I see myself as an anthropologist - the approach is something I can’t not do, the lens through which I see the world from the inside and the outside is so embedded within my bones. This is a new development, and only after 12+ years of working between Ruby Pseudo and B+A do I feel confident enough to say that. This will never change, even though I hope the outputs of my life’s work evolve and change as I do. Right now, it’s a techno-spiritual hotline [www.dial-an-ancestor.com], before it was a printed publication and events [www.plantainpapers.com]. I work as an employee designing and running research, insight and strategy processes that result in reports, decks, podcasts, mini-films.
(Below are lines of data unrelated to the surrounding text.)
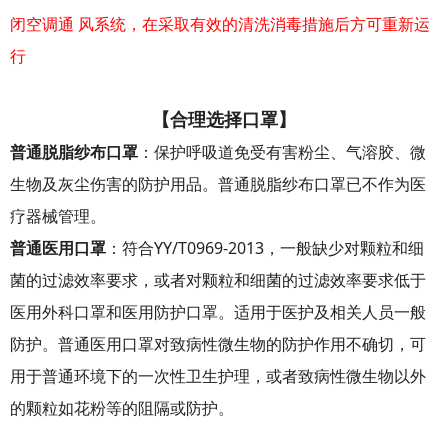
闭空调通 风系统，在采取有效的清洗消毒措施后方可重新运
行
【合理选择口罩】
普通脱脂纱布口罩
：保护呼吸道免受有害粉尘、气溶胶、微
生物及灰尘伤害的防护用品。普通脱脂纱布口罩已不作为医
疗器械管理。
普通医用口罩
：符合YY/T0969-2013，一般缺少对颗粒和细
菌的过滤效率要求，或者对颗粒和细菌的过滤效率要求低于
医用外科口罩和医用防护口罩。适用于医护及相关人员一般
防护。普通医用口罩对致病性微生物的防护作用不确切，可
用于普通环境下的一次性卫生护理，或者致病性微生物以外
的颗粒如花粉等的阻隔或防护。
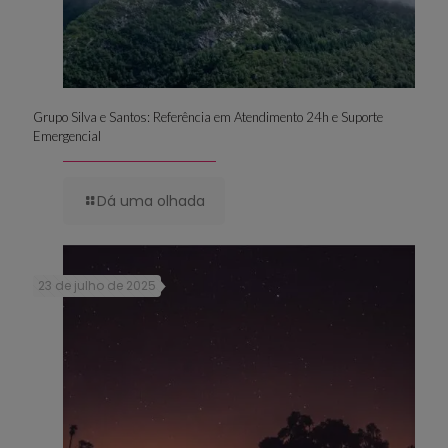
Grupo Silva e Santos: Referência em Atendimento 24h e Suporte
Emergencial
Dá uma olhada
23 de julho de 2025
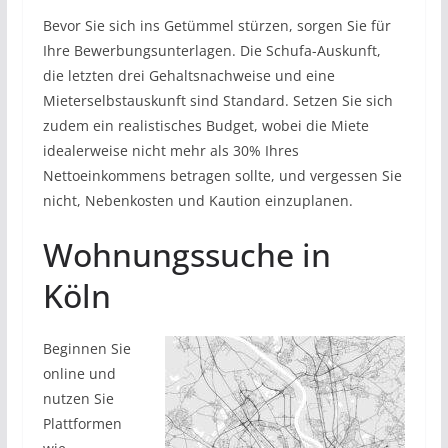
Bevor Sie sich ins Getümmel stürzen, sorgen Sie für
Ihre Bewerbungsunterlagen. Die Schufa-Auskunft,
die letzten drei Gehaltsnachweise und eine
Mieterselbstauskunft sind Standard. Setzen Sie sich
zudem ein realistisches Budget, wobei die Miete
idealerweise nicht mehr als 30% Ihres
Nettoeinkommens betragen sollte, und vergessen Sie
nicht, Nebenkosten und Kaution einzuplanen.
Wohnungssuche in
Köln
Beginnen Sie
online und
nutzen Sie
Plattformen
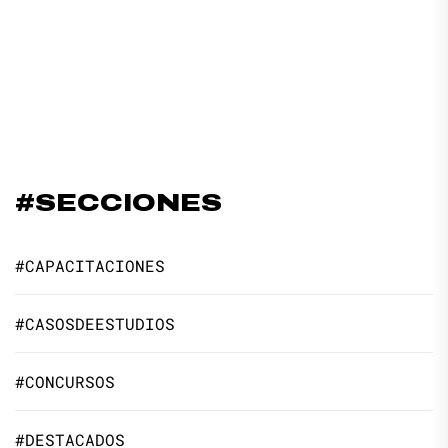
#SECCIONES
#CAPACITACIONES
#CASOSDEESTUDIOS
#CONCURSOS
#DESTACADOS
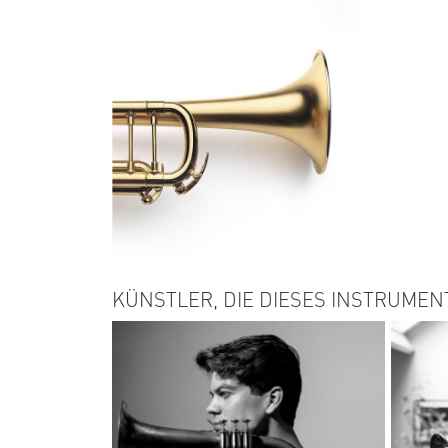
KÜNSTLER, DIE DIESES INSTRUMEN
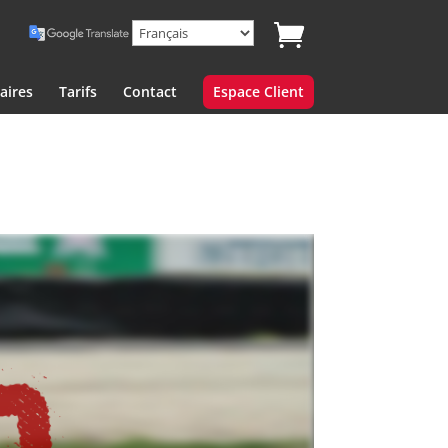
aires
Tarifs
Contact
Espace Client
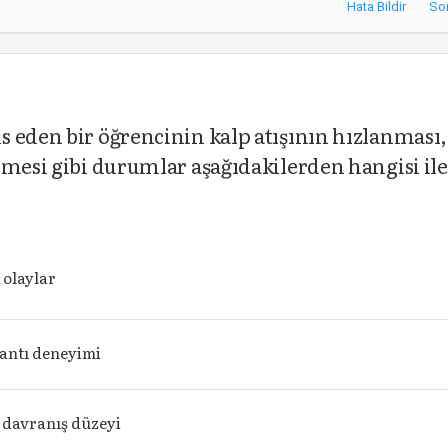
Hata Bildir
So
 eden bir öğrencinin kalp atışının hızlanması,
emesi gibi durumlar aşağıdakilerden hangisi ile
 olaylar
antı deneyimi
 davranış düzeyi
The title of anthropologist, for me at least, has baggage that feels colonial and dangerous. That’s what the history of both sides of my lineage has explicitly and implicitly taught me. I find it important to accurately and honestly document our existences for future generations, so they can re-contextualise and make their own conclusions from a place of multiple truths.

 

What are the questions that preoccupy you at the moment

Oh, I love this question. Thank you for asking. I’m interested in worlds where humans create their futures, instead of the futures creating humans. I’m interested in knowledge, who gets to authenticate it and why. I’m inspired by long-term thinking (beyond our lifetimes), 7 generation-thinking, deep-time humility and the impact language can have on shaping our realities and imagining of more equitable worlds. I’m inspired by people who do not recreate and reproduce in their own ‘pure’ ideas and images as the object of truth, but allow for more participatory approaches. Gazing at yourself and reproducing yourself as the pure image of love and truth is very boring.

 

Unfinished

I applied in 2020 and was very inspired by Jerry’s Brain and took part in Perry Chen’s ritual. I was asked by the team in 2021 to walk around a graveyard with a stranger and just chat as someone filmed us. I’ve always entered not knowing what to expect (big fan) and left feeling nourished, inspired and challenged. Unfinished is full of people who participate - those are my people.

 

 

What does Off-Center mean to you

It means panning out and realizing that all the dope shit happens off-center - there is usually less resources, less visibility, less money, less time but more support, more care, more nurture and more blood, sweat and tears, more innovation, more life there anyway. Then thinking about not how we bring off-center into the center, but asking how we help those spaces thrive. Many people pay lip service to the idea of supporting those off [their] center. The unsexy word that comes along with equity in my opinion is also sacrifice.

 

Your centering resources

Things which are timeless and accessible to me no matter where I am. Making sure I do something for myself first thing in the morning. Scanning my body head to toe and noticing what’s happening. Shaking my ass in private and in public. Breathing in for 4, holding for 7 and breathing out for 8. Applying pressure to my chest.

 

The biggest societal challenges in 2022, from a creator's perspective

The speed at which people are expected to live and create (and create to live) and perform and pretend, is making the world more anxious, homogenous, surface-level and untrue to our primal gifts and services that could help us all flourish... Oh god, and our futures and our imaginations being colonized by multi-billion dollar conglomerates who have way too much power. There’s no space for mischief, for play, for paying attention - and that’s by design.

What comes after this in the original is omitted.